The LP file format

The purpose of this page is to document the LP file format, and the various differences that occur between solvers.

Resources

There are a bunch of different descriptions of the LP file format on the internet.

Grammar

This section gives the grammar of an LP file as we implement it. This grammar may be different to that of particular solvers.
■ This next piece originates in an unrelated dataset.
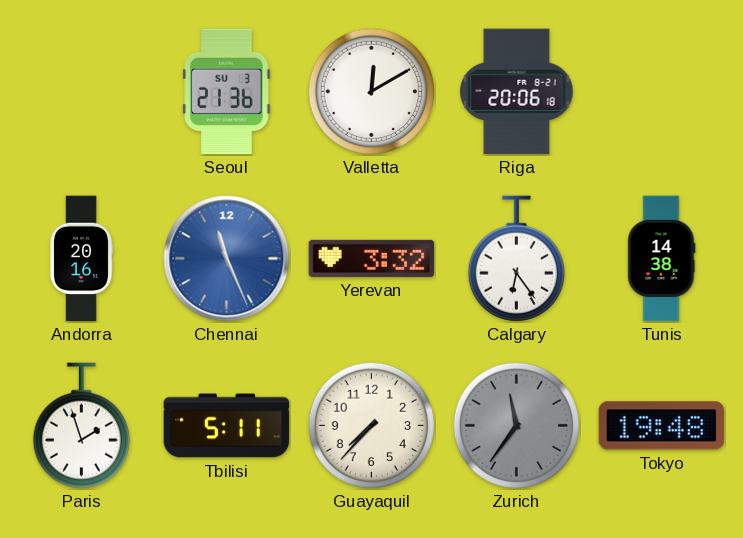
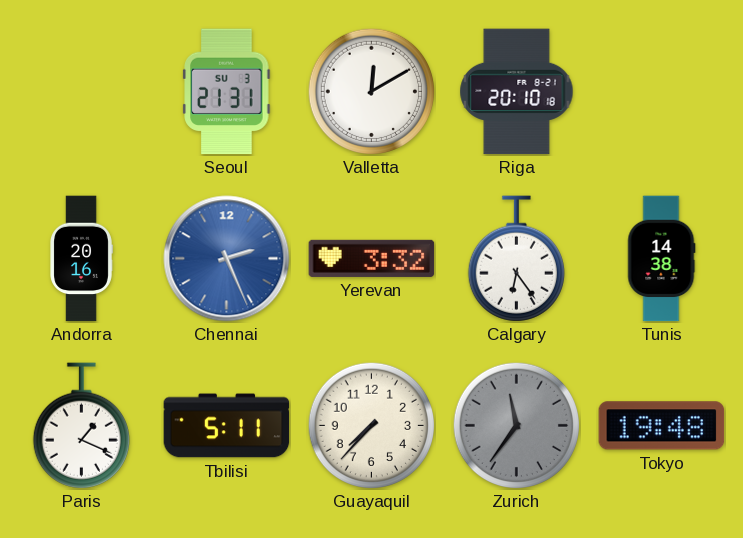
Seoul: 21:36 -> 21:31
Riga: 20:06 -> 20:10
Chennai: 11:26 -> 2:26
Paris: 1:57 -> 1:19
The syntax rules for the grammar are:

<name>: the name of a symbol in the grammar
A :== B: A is equivalent to B
A | B: either A or B
i"": case insensitive string
[A]: A is optional
(A)*: there are 0 or more repeats of A
(A)+: there is at least one or more repeats of A

In addition to the grammar, there are the following rules:

Comments begin with \, and run until the next \n character
Whitespace is ignored
Newlines are ignored, except where explicitly described

<lp-file> :==
    <keyword-objective>\n
    [<section-objective>\n]
    <keyword-constraints>\n
    (<constraint>)*
    [<keyword-bounds>\n (<bound-expression>)+]
    [<keyword-general>\n (<identifier>)+]
    [<keyword-binary>\n (<identifier>)+]
    [<keyword-sos>\n (<constraint-sos>)+]
    [<keyword-end>]

<keyword-objective> :==
    i"min" | i"minimum" | i"minimize" | i"minimise"
  | i"max" | i"maximum" | i"maximize" | i"maximise"

<keyword-constraints> :==
    (i"subject to" | i"st" | i"st." | i"s.t." | i"such that")[":"]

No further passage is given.